Many of the supportive parties had to give up the prospect of recovering hundreds of thousands to millions of dollars by agreeing to the releases and saving Mercy Iowa City time and money on more attorney battles.
“The evidence and undisputed arguments … show the releases were critical to achieving the near-unanimous consent (other than MercyOne) to the plan and its confirmation,” Collins wrote. “Multiple major constituents, including most notably the bondholders and the pensioners, explicitly noted that their support of the plan was dependent on (Mercy Iowa City’s) inclusion of the released parties.”
That the plan had such “overwhelming support” and allowed for all sides to receive at least some distribution from the liquidated assets, Collins said the only remaining issue for him to consider was MercyOne’s assertion the plan was unfair in that it might allow entities and individuals to escape potential liability.
“The court rejects this argument as well,” he wrote. “The formation of this plan has been the result of extensive compromise and settlement talks between the key parties in this case, including the United States Trustee, the Unsecured Creditors Committee, the pensioners, and the bondholders, and various other constituents.”
MercyOne failed to show the plan was unreasonable or irrational, according to Collins.
“MercyOne has offered no such evidence or argument,” he wrote. “It asserted only that the possibility of greater recovery against released parties could have been explored in more detail before (Mercy Iowa City) agreed to the releases. That is not enough.”
In fact, Collins said in his order, evidence supports the opposite — that Mercy Iowa City’s plan was rational and reasonable, especially given discord at the start of the case.

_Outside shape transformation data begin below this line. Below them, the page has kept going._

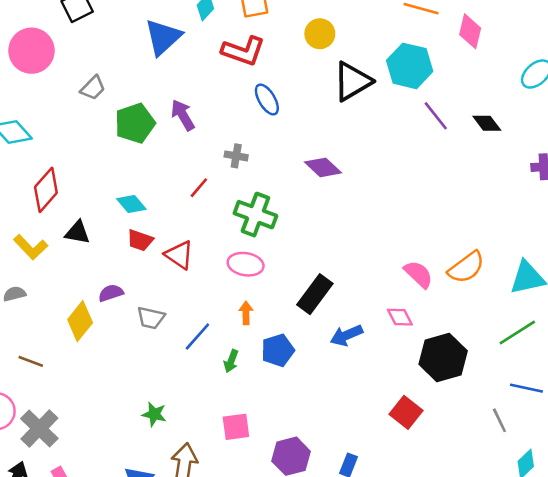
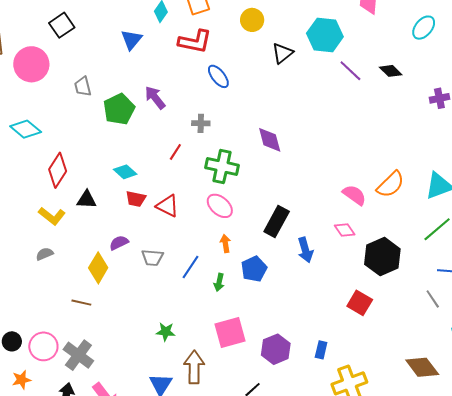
blue triangle: (163, 37) -> (131, 40), size x0.7
black triangle: (352, 81) -> (282, 53), size x0.7
gray trapezoid: (93, 88) -> (83, 86), turned 130
purple diamond: (323, 167) -> (270, 140), moved, turned 40
pink ellipse: (246, 264) -> (220, 206), turned 40
blue arrow: (346, 335) -> (305, 250), turned -75
brown line: (31, 361) -> (81, 303), moved
pink square: (236, 427) -> (230, 332), size x1.4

“On Aug. 8, 2023, when the court held its ‘first day motions’ hearing in this case, the animosity between (Mercy Iowa City) and the multiple constituent groups was palpable,” he wrote. “The court urged the parties to work together toward consent, with an eye to the future and a confirmation plan. The parties have done just that.
“The gravity of having a consensual plan presented to the court just a short nine months later — with MercyOne’s objections being the only remaining outlier — is not lost on this court.”
UIHC future
Although several issues remain, the court’s plan confirmation Friday is a substantial step toward closing out the Mercy chapter of the community hospital — now under University of Iowa Health Care ownership and operation.
UIHC in October won a bankruptcy auction for the 194-bed hospital with its $28 million bid and commitment to cover operating losses for a period of time. The university officially took over at the end of January — adding to its ranks 1,000 former Mercy employees and a list of new hospital and clinic facilities.